An Adaptive Neighborhood Partition Full Conditional Mutual Information Maximization Method for Feature Selection

Feature selection is used to eliminate redundant features and keep relevant features, it can enhance machine learning algorithm's performance and accelerate computing speed. In various methods, mutual information has attracted increasingly more attention as it's an effective criterion to measure variable correlation. However, current works mainly focus on maximizing the feature relevancy with class label and minimizing the feature redundancy within selected features, we reckon that pursuing feature redundancy minimization is reasonable but not necessary because part of so-called redundant features also carries some useful information to promote performance. In terms of mutual information calculation, it may distort the true relationship between two variables without proper neighborhood partition. Traditional methods usually split the continuous variables into several intervals even ignore such influence. We theoretically prove how variable fluctuation negatively influences mutual information calculation. To remove the referred obstacles, for feature selection method, we propose a full conditional mutual information maximization method (FCMIM) which only considers the feature relevancy in two aspects. For obtaining a better partition effect and eliminating the negative influence of attribute fluctuation, we put up an adaptive neighborhood partition algorithm (ANP) with the feedback of mutual information maximization algorithm, the backpropagation process helps search for a proper neighborhood partition parameter. We compare our method with several mutual information methods on 17 benchmark datasets. Results of FCMIM are better than other methods based on different classifiers. Results show that ANP indeed promotes nearly all the mutual information methods' performance.
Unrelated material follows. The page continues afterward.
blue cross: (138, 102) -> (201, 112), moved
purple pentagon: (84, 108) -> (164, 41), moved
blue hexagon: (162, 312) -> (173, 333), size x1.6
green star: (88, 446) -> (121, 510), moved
翻译：特征选择用于消除冗余特征并保留相关特征，它能提升机器学习算法的性能并加速计算速度。在各种方法中，互信息作为衡量变量相关性的有效准则，受到越来越多的关注。然而，当前研究主要集中于最大化特征与类标签的相关性以及最小化已选特征之间的冗余性。我们认为追求特征冗余最小化虽合理但并非必要，因为部分所谓的冗余特征也携带了有助于提升性能的有用信息。在互信息计算方面，若缺乏合适的邻域划分，可能会扭曲两个变量之间的真实关系。传统方法通常将连续变量分割成若干区间，甚至忽略这种影响。我们从理论上证明了变量波动对互信息计算的负面影响。为消除上述障碍，我们提出了一种全条件互信息最大化方法（FCMIM），该方法仅从两个角度考虑特征相关性。为获得更优的划分效果并消除属性波动的负面影响，我们提出了一种自适应邻域划分算法（ANP），该算法以互信息最大化算法的反馈为基础，通过反向传播过程帮助搜索合适的邻域划分参数。我们在17个基准数据集上将该方法与多种互信息方法进行了比较。基于不同分类器的实验结果表明，FCMIM的结果优于其他方法。同时，ANP确实提升了几乎所有互信息方法的性能。